Items listed in a dataset.

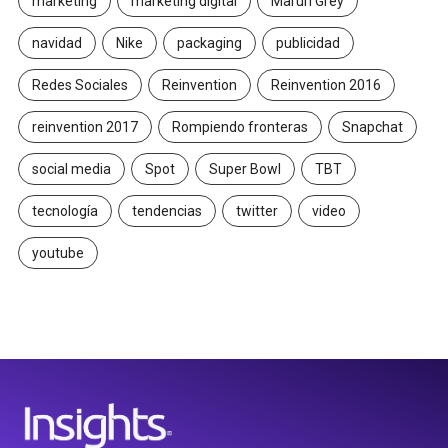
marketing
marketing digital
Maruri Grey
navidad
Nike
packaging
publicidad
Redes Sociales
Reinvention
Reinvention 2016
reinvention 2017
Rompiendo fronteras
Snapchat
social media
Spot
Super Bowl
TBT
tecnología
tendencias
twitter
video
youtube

--

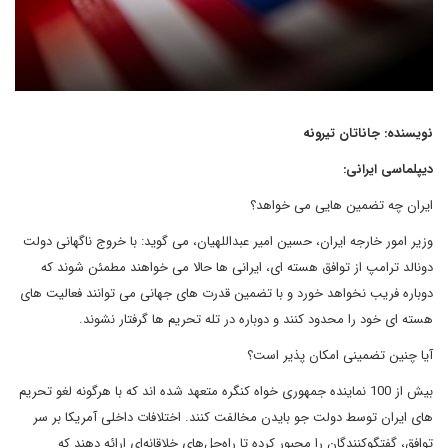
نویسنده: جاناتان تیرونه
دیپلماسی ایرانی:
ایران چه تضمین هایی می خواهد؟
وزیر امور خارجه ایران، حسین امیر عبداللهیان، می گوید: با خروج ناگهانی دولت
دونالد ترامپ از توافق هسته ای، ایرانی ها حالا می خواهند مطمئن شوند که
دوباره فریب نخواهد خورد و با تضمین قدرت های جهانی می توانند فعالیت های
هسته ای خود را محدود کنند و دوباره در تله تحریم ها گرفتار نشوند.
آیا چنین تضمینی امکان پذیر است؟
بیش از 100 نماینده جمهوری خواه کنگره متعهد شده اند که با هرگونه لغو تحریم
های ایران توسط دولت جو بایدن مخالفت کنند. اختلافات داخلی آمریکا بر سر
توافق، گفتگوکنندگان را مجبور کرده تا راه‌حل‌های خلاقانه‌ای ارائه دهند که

...

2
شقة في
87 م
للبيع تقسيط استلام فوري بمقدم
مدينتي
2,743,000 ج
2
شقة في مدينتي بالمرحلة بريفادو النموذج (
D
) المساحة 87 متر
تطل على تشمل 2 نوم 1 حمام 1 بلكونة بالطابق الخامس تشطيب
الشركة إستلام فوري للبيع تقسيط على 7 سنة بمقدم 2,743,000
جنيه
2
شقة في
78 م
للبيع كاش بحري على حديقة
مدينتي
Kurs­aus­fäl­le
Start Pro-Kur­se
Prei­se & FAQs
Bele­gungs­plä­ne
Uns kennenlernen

Task directions. Using the records above, copy all lines that include the word "فوري".

Exercise solution.
للبيع تقسيط استلام فوري بمقدم
الشركة إستلام فوري للبيع تقسيط على 7 سنة بمقدم 2,743,000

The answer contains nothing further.